Rain over night. Rain this morning. Heavier rain this afternoon. Really heavy rain early this evening. What do you do when the rain is so heavy and intense that even the locals are shaking their heads in disgust and saying it has been a long time since the weather has been this bad for this long?
I sat at the kitchen table and looked out at the weather, the waves and the grey skies, I got up to date with my list of boring computer chores, chatted indoors, drank hot drinks and just enjoyed sharing stories. What else can you do when not even a bird is out and about in this weather? Stay indoors. Well that lasted till about 2pm when we ventured for a drive to Greymouth and then Hokitika to do a few errands, look at a couple of stores and grab a few items from the local Mitre 10.
The adventure of the day started as we were driving back along the roads heading to Ten Mile Bay. There was water cascading from every creek on the hills, all the rivers were flooded and full to the top with brown flood waters. Paul and I headed along to arrive at Twelve Mile Creek as it burst over the road with a mass of flood water, rocks and debris. It continued to flood over the road, blocking all traffic. As we got out and walked towards the blocked road even more water started to cascade across. Then it burst its banks and huge amounts of rocks, water and debris engulfed the bridge in front of us. Crazy intense and totally out of control this small creek had become. It was impassable. We were told that the same had happened at 17 Mile Creek as well, so some traffic was blocked from both directions. We were lucky as we could turn and head back to home, but not before I took pictures and watched Paul clamber over and through the flood waters to check on a house just past the awash bridge and creek. I have to say it was not the last I saw of this, as we left I took picture and video footage of the raging flood waters, then we grabbed gumboots and head torches and were back at the flooded creek to wade across to check on the property just across the blocked road. After ascertaining it was safe and un-damaged, and with our boots full of freezing cold water, we headed home for a hot dinner and to pray the rain fall and storm were now heading north. (All the best to the rest of the islands above us.) This storm is intense!! Good luck, for once maybe the West Coast will be bathed in sunshine while you all have a wet weekend. I am not holding my breath as we are getting strong winds and big swells, I have been warned!
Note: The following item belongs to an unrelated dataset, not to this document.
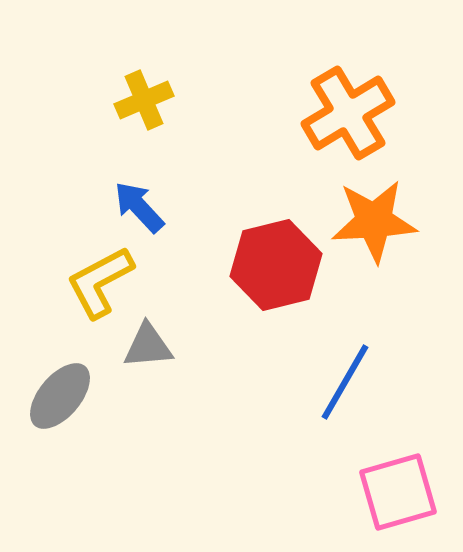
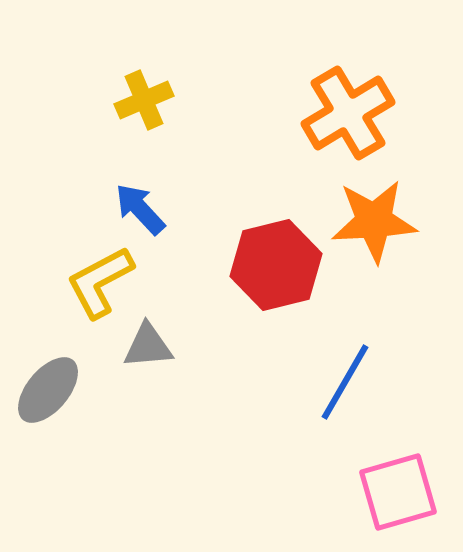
blue arrow: moved 1 px right, 2 px down
gray ellipse: moved 12 px left, 6 px up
Dinner eaten, the rain is easing. I am looking forward to bed, my hot water bottle and a good sleep. Cuzzie battled through the West Coast rain today with no big leaks, so I am happy with my first attempt at the leaks. More work to do tomorrow after I have helped to rescue, restore, and rebuild a water storage tank and its pipework system to the nearby house. Oh what a day. The air was filled with some very colourful language this evening and a swear jar would have been filled by now if we had one in the house. No lake adventure tomorrow, paddling on the lakes has been postponed till after all the repairs have been done!
A hot water bottle is needed as the temperature drops to under 5 degrees tonight! Oh the joys of winter.
My smiles today:
Rain that was so intense it made me feel I was in Fiordland again.
Walking in the rain in my jandals.
Filling my gumboots full of freezing cold flood water.
Laughing at very colourful language and it was not coming from me for a change!
The native whistling frogs in their pond next door. They are intensely noisy, but way cool.
My thoughts today:
I stumbled across this today in a book store. It made me think, it made me feel, and I related.
“Admit it. You aren’t like them. You’re not even close. You may occasionally dress yourself up as one of them, watch the same mindless television shows as they do, maybe even eat the same fast food sometimes. But it seems that the more you try to fit in, the more you feel like an outsider, watching the “normal people” as they go about their automatic existences. For every time you say club passwords like “Have a nice day” and “Weather’s awful today, eh?”, you yearn inside to say forbidden things like “Tell me something that makes you cry” or “What do you think deja vu is for?”. Face it, you even want to talk to that girl in the elevator. But what if that girl in the elevator (and the balding man who walks past your cubicle at work) are thinking the same thing? Who knows what you might learn from taking a chance on conversation with a stranger? Everyone carries a piece of the puzzle. Nobody comes into your life by mere coincidence. Trust your instincts. Do the unexpected. Find the others…” Timothy Leary.